== Activity ==
From the records below, copy out exactly the lines from the one containing "পাকিস্তানের খাইবার পাখতুনখোয়া" to the one containing "তাৎক্ষণিকভাবে কোনো গোষ্ঠী", both included. Add nothing else.

[Available data — start]

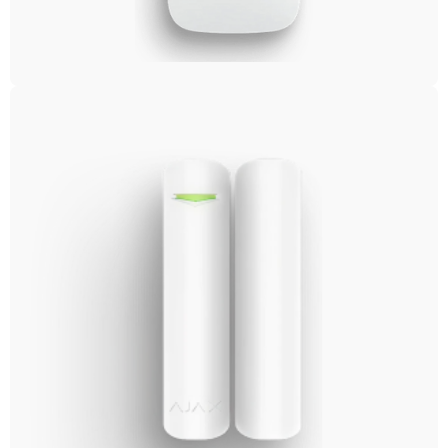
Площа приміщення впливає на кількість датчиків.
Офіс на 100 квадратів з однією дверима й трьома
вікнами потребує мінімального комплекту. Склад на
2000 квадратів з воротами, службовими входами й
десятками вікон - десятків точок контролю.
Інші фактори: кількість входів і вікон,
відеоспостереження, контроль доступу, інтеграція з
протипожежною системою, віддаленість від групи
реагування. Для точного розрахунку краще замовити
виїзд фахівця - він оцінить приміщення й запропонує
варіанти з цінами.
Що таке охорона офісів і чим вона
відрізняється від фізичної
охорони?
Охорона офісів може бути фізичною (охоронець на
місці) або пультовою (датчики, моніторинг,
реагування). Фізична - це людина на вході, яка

[Available data — finish]
[Available data — start]

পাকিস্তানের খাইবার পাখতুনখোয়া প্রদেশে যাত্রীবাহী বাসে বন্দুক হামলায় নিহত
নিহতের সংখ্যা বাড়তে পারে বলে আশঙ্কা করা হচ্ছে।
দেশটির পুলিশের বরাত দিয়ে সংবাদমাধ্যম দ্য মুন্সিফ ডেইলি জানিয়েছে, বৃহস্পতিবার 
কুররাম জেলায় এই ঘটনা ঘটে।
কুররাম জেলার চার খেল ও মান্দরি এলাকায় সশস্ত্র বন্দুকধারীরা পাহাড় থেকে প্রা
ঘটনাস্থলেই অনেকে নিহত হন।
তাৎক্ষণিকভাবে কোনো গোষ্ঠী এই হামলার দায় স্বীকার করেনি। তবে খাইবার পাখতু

[Available data — finish]

== Answer area ==
পাকিস্তানের খাইবার পাখতুনখোয়া প্রদেশে যাত্রীবাহী বাসে বন্দুক হামলায় নিহত
নিহতের সংখ্যা বাড়তে পারে বলে আশঙ্কা করা হচ্ছে।
দেশটির পুলিশের বরাত দিয়ে সংবাদমাধ্যম দ্য মুন্সিফ ডেইলি জানিয়েছে, বৃহস্পতিবার 
কুররাম জেলায় এই ঘটনা ঘটে।
কুররাম জেলার চার খেল ও মান্দরি এলাকায় সশস্ত্র বন্দুকধারীরা পাহাড় থেকে প্রা
ঘটনাস্থলেই অনেকে নিহত হন।
তাৎক্ষণিকভাবে কোনো গোষ্ঠী এই হামলার দায় স্বীকার করেনি। তবে খাইবার পাখতু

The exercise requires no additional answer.